Your assignment:
Search the data for the word "Uisce" and copy each line that has it.

Provided entries:
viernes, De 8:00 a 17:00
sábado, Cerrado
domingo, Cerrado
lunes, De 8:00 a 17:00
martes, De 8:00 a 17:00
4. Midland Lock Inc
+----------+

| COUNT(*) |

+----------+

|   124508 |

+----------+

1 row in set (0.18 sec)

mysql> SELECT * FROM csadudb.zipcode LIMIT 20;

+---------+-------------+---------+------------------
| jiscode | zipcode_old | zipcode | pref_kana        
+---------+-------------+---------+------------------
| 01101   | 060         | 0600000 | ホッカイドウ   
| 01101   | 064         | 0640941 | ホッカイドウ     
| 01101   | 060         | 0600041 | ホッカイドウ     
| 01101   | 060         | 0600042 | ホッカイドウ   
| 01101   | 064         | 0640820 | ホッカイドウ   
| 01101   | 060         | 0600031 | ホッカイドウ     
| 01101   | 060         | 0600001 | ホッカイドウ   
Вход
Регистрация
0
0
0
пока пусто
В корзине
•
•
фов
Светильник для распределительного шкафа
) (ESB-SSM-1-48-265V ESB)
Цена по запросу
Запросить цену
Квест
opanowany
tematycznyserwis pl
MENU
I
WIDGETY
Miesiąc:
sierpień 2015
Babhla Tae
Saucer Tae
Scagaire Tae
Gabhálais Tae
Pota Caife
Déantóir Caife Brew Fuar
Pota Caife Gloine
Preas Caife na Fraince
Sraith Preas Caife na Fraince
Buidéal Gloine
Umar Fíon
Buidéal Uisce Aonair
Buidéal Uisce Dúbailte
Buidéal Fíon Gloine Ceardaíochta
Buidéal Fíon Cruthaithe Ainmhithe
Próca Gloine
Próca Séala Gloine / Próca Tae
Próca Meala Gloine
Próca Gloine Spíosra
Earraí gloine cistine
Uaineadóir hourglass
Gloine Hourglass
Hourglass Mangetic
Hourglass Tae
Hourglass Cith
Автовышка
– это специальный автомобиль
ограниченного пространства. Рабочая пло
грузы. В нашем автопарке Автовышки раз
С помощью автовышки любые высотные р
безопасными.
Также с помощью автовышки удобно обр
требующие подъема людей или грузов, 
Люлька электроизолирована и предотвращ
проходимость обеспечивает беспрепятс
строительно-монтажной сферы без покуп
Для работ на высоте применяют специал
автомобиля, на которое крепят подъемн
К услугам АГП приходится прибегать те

Exercise result:
Buidéal Uisce Aonair
Buidéal Uisce Dúbailte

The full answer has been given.